PROBLEM DETAILS:
Take the data below and filter it for lines containing the word "Image"; show each line found.

Dataset entries:
= Beginning of Section =

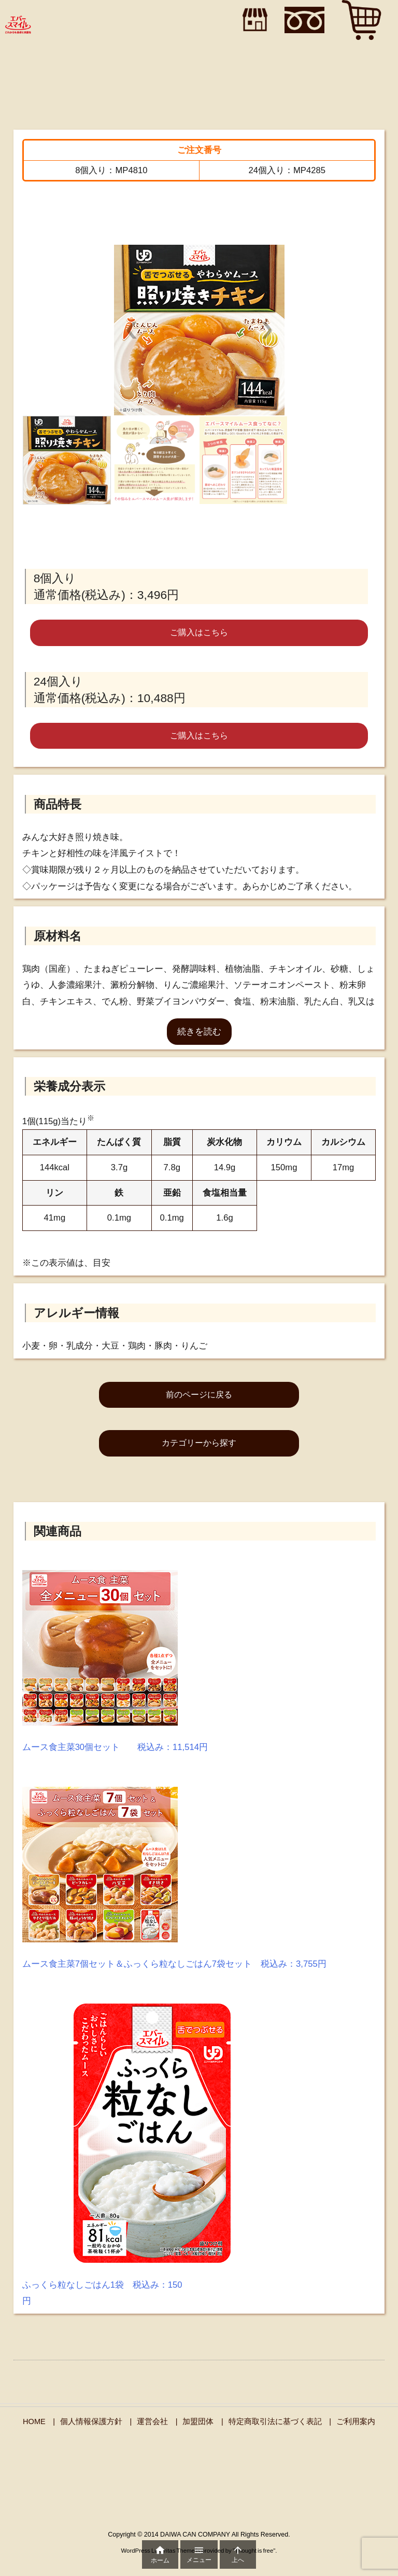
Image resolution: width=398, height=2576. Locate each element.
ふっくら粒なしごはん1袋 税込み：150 (102, 2285)
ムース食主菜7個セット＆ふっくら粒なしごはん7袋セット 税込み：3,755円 (174, 1964)
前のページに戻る (199, 1394)
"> (252, 19)
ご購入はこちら (199, 632)
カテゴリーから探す (199, 1442)
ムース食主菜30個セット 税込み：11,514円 (115, 1747)
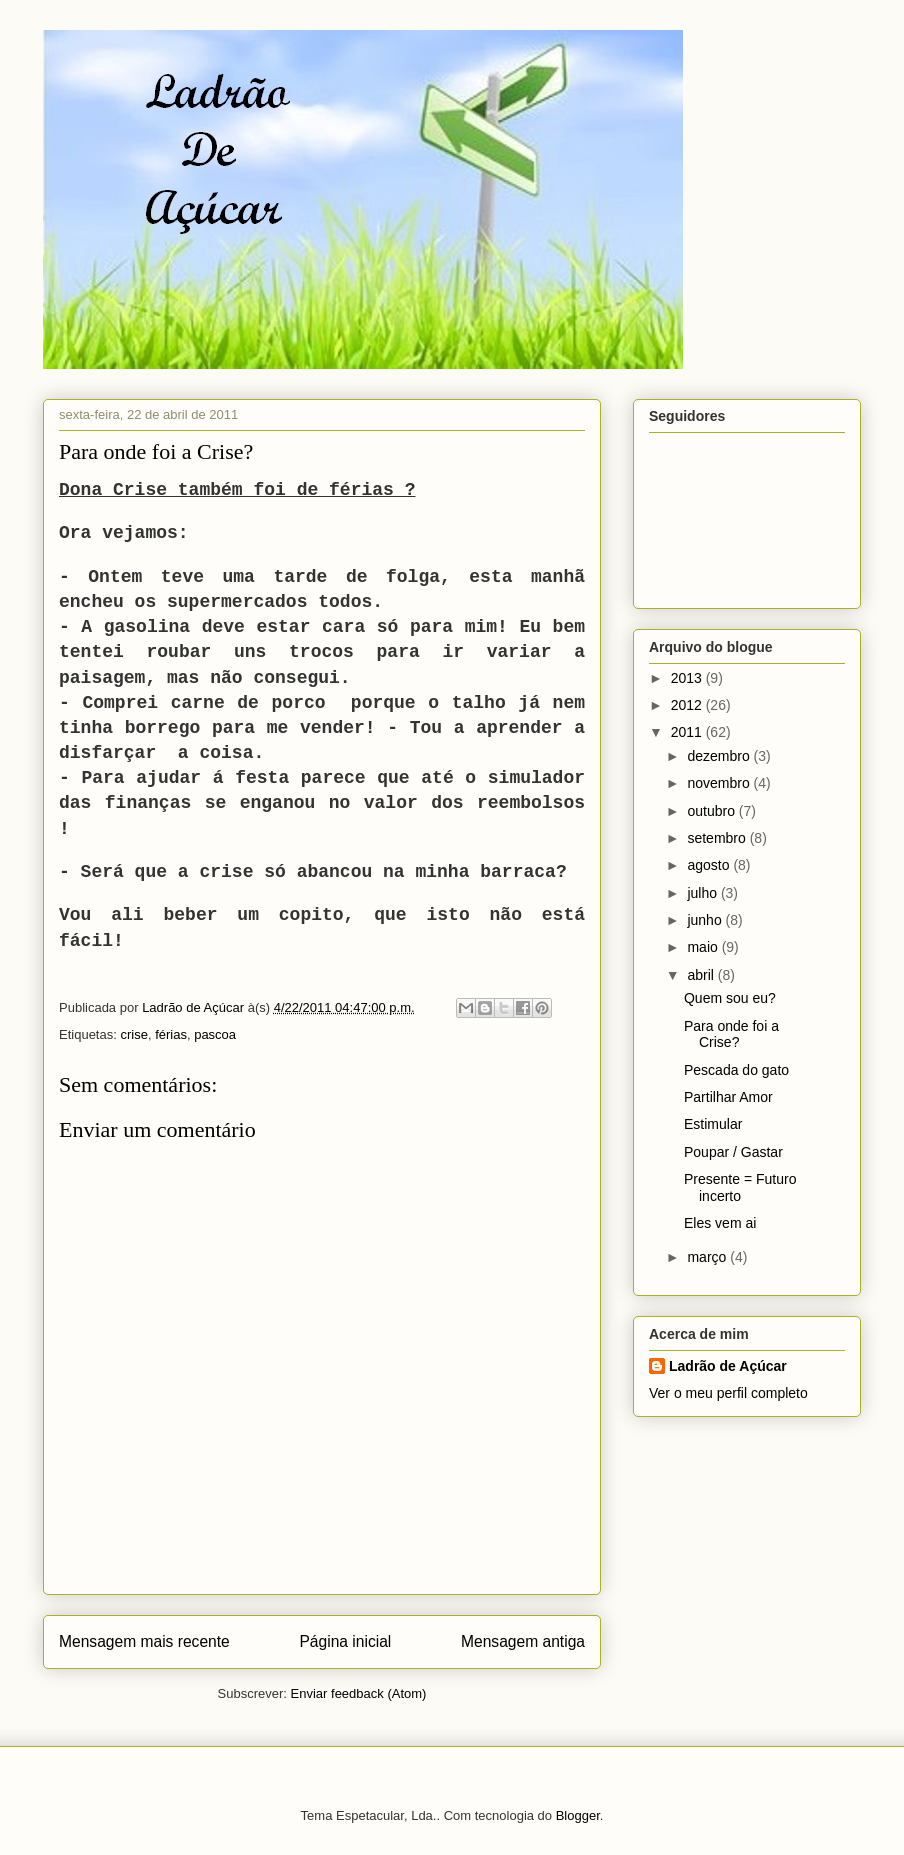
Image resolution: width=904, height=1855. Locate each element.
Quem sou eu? (730, 998)
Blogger (578, 1815)
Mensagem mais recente (144, 1641)
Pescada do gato (736, 1070)
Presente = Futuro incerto (740, 1187)
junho (706, 920)
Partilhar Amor (728, 1097)
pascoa (215, 1034)
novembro (720, 783)
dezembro (720, 756)
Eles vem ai (720, 1223)
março (708, 1257)
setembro (718, 838)
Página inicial (345, 1641)
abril (702, 975)
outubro (712, 811)
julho (703, 893)
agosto (710, 865)
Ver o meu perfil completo (728, 1393)
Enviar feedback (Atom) (359, 1693)
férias (171, 1034)
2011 (688, 732)
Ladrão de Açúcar (728, 1366)
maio (704, 947)
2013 (688, 678)
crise (133, 1034)
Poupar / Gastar (733, 1152)
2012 (688, 705)
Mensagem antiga (523, 1641)
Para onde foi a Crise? (731, 1034)
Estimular (713, 1124)
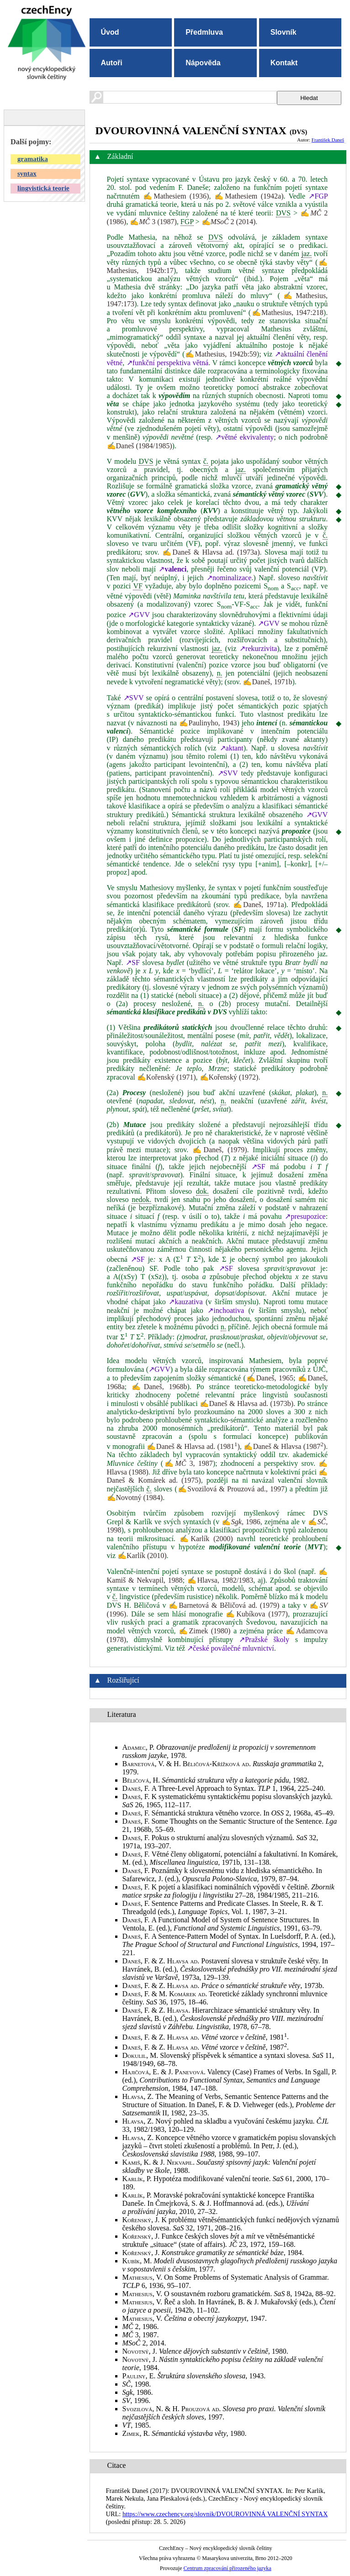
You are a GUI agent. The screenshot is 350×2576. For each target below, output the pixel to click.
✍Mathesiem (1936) (176, 196)
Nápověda (203, 63)
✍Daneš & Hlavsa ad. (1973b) (246, 1403)
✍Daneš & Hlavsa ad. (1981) (193, 1446)
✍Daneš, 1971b (267, 682)
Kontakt (284, 63)
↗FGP (318, 196)
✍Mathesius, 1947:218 (287, 312)
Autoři (111, 63)
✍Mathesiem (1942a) (249, 196)
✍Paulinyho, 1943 (208, 723)
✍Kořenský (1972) (229, 1077)
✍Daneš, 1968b (159, 1386)
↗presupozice (305, 1216)
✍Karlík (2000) (206, 1538)
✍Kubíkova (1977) (256, 1614)
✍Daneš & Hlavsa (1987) (285, 1446)
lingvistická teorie (43, 188)
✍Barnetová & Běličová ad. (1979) (224, 1605)
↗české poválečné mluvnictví (230, 1648)
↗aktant (232, 748)
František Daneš (328, 139)
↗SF (133, 962)
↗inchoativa (225, 1310)
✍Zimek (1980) (204, 1631)
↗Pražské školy (264, 1639)
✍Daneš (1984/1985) (139, 446)
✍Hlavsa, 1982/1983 (220, 1580)
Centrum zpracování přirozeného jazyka (227, 2568)
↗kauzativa (185, 1302)
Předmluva (204, 32)
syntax (27, 173)
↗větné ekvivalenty (244, 437)
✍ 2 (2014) (229, 222)
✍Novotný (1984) (135, 1497)
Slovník (283, 32)
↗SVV (133, 698)
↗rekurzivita (258, 648)
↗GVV (138, 615)
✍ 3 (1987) (153, 222)
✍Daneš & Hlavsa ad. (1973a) (211, 552)
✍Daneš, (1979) (219, 1150)
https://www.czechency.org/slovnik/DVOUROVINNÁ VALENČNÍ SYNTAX (225, 2514)
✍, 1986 (241, 1522)
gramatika (32, 159)
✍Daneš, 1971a (258, 904)
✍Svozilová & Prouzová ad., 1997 (231, 1489)
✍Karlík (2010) (142, 1555)
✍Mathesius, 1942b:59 (221, 354)
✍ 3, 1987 (188, 1463)
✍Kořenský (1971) (166, 1077)
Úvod (110, 32)
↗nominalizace (229, 578)
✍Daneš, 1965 (269, 1378)
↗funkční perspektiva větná (167, 363)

= End of Section =

THE ANSWER:
Image resolution: width=398, height=2576. Locate each element.
Image resolution: width=904, height=1855. Locate each element.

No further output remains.